### What you will do
The data follows this line. Copy verbatim the line with "Given the image: Find" and each line after it to the end.

### Records supplied
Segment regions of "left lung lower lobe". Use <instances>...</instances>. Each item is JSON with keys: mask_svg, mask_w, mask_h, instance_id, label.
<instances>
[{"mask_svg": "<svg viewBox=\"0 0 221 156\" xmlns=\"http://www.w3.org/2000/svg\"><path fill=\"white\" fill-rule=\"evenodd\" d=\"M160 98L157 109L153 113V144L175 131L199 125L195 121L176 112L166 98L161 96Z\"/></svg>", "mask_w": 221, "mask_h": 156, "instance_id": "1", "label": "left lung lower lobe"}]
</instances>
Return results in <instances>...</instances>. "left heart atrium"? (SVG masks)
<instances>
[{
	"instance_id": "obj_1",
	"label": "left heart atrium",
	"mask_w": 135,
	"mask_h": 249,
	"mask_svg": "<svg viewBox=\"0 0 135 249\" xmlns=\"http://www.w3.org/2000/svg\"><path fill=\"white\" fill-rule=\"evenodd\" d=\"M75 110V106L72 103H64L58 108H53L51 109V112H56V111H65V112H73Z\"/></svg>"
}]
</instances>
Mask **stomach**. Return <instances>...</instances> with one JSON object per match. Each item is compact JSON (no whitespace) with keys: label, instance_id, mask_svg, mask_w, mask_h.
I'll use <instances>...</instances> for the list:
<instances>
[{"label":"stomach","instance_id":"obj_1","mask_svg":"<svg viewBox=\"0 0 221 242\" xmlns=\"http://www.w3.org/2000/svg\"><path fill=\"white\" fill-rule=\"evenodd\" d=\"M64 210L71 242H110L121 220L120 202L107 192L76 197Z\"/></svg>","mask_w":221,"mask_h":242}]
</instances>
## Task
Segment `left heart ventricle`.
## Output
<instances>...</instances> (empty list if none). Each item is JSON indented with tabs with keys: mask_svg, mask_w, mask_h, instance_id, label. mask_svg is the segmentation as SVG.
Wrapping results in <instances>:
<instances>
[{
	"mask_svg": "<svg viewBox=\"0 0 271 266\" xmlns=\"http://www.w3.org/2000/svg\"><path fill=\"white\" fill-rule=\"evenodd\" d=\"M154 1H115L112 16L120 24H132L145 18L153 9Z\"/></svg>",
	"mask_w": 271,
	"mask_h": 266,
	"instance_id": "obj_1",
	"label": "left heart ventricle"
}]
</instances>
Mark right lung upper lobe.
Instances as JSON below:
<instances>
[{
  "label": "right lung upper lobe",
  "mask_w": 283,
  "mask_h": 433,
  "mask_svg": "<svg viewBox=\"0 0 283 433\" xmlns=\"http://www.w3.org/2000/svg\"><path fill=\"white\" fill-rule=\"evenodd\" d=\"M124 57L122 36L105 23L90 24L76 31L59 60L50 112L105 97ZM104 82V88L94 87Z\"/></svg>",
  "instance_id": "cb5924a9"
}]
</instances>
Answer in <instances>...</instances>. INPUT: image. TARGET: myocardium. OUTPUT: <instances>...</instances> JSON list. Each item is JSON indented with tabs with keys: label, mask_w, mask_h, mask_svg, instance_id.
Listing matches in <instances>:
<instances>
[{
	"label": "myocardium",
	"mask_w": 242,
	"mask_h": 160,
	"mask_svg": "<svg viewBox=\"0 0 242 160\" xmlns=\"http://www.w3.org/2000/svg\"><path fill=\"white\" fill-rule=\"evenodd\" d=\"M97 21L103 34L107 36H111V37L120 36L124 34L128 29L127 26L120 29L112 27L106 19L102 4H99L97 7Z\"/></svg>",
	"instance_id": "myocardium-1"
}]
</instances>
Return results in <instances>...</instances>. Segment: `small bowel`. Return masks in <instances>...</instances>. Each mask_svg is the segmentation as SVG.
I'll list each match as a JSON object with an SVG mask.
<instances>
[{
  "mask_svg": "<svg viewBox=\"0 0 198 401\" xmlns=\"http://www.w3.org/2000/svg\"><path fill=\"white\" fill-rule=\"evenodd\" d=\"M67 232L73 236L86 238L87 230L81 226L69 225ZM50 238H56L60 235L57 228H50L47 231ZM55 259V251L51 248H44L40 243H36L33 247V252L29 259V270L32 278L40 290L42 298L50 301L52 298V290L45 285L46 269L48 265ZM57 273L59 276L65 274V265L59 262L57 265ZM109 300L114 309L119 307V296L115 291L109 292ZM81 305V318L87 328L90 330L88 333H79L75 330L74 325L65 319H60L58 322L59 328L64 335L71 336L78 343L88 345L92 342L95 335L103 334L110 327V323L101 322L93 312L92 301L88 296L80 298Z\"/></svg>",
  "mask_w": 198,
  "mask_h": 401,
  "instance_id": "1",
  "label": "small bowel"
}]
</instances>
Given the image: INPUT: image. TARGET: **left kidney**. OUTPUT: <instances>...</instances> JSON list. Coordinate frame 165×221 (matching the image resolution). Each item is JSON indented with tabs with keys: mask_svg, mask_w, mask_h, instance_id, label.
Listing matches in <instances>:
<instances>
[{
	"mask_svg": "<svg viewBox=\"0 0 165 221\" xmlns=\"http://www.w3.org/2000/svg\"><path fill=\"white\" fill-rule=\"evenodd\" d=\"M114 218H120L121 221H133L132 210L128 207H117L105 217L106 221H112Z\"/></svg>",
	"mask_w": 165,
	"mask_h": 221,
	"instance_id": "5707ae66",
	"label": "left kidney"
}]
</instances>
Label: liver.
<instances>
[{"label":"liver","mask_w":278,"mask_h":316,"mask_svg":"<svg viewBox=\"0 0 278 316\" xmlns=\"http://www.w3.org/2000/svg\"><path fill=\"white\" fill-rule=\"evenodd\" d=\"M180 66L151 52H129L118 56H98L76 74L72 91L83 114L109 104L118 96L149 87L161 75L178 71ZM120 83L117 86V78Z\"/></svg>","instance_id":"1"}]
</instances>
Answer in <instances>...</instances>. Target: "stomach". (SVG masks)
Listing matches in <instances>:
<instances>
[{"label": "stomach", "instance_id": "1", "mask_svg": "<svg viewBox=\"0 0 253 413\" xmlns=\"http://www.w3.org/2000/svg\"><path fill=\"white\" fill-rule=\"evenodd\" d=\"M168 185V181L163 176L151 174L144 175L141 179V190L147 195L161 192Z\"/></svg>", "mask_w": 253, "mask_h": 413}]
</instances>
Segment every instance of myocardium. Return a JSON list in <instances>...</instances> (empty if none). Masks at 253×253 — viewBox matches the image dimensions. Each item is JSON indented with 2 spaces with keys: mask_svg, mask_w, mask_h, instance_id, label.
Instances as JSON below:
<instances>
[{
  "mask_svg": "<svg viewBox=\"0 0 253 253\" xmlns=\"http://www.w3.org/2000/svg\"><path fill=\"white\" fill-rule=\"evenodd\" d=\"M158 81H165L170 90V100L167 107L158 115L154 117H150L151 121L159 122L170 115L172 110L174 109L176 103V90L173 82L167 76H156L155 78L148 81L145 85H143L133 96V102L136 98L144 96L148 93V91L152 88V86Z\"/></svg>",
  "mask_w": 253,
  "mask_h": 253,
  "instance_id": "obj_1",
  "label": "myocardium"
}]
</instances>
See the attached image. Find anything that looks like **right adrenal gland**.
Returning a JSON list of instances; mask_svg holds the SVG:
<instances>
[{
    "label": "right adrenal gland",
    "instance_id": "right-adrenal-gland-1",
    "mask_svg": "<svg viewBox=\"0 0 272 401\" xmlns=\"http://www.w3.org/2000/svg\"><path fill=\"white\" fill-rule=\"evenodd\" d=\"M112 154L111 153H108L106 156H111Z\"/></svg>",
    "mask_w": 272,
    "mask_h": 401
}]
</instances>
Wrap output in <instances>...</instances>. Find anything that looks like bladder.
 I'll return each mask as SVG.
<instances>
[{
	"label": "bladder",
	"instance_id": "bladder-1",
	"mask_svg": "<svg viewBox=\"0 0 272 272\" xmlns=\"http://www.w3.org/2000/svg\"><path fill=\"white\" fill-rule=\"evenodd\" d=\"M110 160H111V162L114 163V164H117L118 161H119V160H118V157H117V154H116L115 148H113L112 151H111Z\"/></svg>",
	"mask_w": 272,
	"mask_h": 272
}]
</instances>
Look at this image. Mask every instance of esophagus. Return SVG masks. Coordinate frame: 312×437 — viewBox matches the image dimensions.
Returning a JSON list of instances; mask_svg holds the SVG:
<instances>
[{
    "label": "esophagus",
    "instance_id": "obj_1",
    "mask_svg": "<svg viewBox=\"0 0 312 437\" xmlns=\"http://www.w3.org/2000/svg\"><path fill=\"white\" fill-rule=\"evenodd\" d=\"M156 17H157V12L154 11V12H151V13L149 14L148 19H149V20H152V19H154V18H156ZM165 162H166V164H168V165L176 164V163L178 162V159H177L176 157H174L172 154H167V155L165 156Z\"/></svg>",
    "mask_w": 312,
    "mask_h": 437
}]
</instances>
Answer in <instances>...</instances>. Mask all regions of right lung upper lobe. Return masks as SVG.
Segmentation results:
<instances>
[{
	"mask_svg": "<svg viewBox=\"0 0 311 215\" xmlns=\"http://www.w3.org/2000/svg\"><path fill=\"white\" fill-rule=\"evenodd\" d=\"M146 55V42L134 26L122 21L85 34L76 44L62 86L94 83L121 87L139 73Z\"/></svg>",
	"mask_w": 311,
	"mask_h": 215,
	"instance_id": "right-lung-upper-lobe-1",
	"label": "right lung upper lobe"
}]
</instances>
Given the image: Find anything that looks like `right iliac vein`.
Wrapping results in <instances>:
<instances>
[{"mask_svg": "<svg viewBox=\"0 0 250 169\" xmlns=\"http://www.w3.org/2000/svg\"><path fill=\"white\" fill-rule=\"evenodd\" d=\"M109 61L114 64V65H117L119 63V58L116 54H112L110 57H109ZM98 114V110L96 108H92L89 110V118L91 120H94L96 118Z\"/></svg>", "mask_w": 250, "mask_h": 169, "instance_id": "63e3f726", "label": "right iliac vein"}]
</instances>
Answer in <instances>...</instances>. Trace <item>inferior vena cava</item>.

### Task answer
Given the image: Find anything that looks like `right iliac vein`.
Wrapping results in <instances>:
<instances>
[{"mask_svg": "<svg viewBox=\"0 0 250 169\" xmlns=\"http://www.w3.org/2000/svg\"><path fill=\"white\" fill-rule=\"evenodd\" d=\"M109 61L114 64V65H117L119 63V58L116 54H112L110 57H109ZM98 114V110L96 108H92L89 110V118L91 120H94L96 118Z\"/></svg>", "mask_w": 250, "mask_h": 169, "instance_id": "63e3f726", "label": "right iliac vein"}]
</instances>
Answer in <instances>...</instances>. Trace <item>inferior vena cava</item>.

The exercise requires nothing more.